Ill. 2. Panneau d’interdiction des véhicules à moteur. Finlande (1937-1957). Source
Ill. 2. Panneau d’interdiction des véhicules à moteur. Finlande (1937-1957). Source : Wikimedia Commons.
Sommaire

Au tournant du xixe et xxe siècle, les véhicules à moteur, avec l’automobile en tête, se fraient un passage dans les sociétés européennes. Cette irruption séduit tout autant qu’elle déstabilise les sociétés rurales. Plusieurs groupes et individus qui en sont issus s’érigent ainsi contre les véhicules motorisés.
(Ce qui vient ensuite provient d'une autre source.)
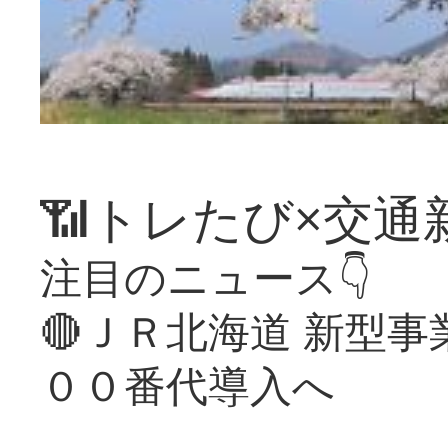
📶トレたび×交通
注目のニュース👇
🔴ＪＲ北海道 新型
００番代導入へ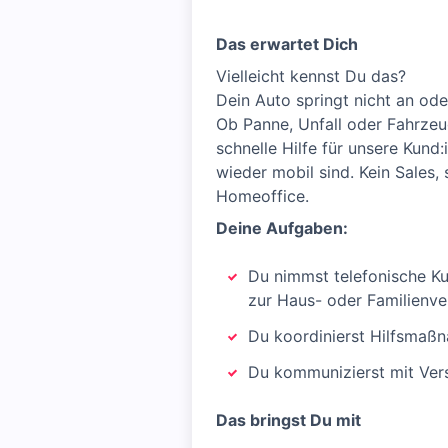
Das erwartet Dich
Vielleicht kennst Du das?
Dein Auto springt nicht an ode
Ob Panne, Unfall oder Fahrzeu
schnelle Hilfe für unsere Kund:
wieder mobil sind. Kein Sales
Homeoffice.
Deine Aufgaben:
Du nimmst telefonische K
zur Haus- oder Familienve
Du koordinierst Hilfsmaßn
Du kommunizierst mit Vers
Das bringst Du mit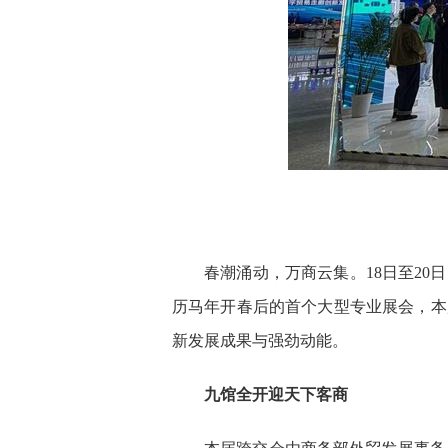
春潮涌动，万商云集。18日至2
历马年开春后的首个大型专业展会，本
新发展成果与强劲动能。
九馆全开迎天下客商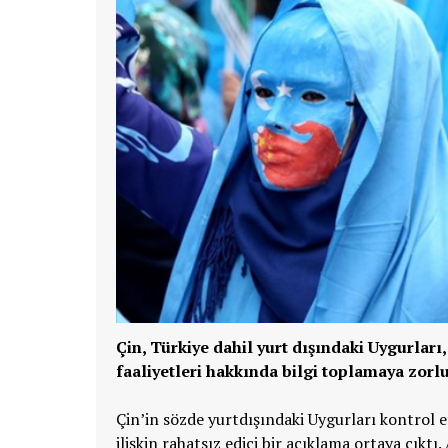
Çin, Türkiye dahil yurt dışındaki Uygurları,
faaliyetleri hakkında bilgi toplamaya zorlu
Çin’in sözde yurtdışındaki Uygurları kontrol e
ilişkin rahatsız edici bir açıklama ortaya çıktı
Les sociétés rurales face à la motorisation

À la fin du xixe siècle, la nouveauté « auto-mobile » suscite des réactions négatives. En premier lieu, par leur caractère nouveau pour les conducteurs comme pour les populations spectatrices, les véhicules à moteur mettent en danger les humains et les non-humains. Plusieurs accidents, mortels ou non, touchent les populations rurales – femmes, enfants notamment –, leurs animaux (chevaux, animaux de la basse-cour), tandis que les poussières répandues aux abords de la route contaminent les récoltes et les maisons.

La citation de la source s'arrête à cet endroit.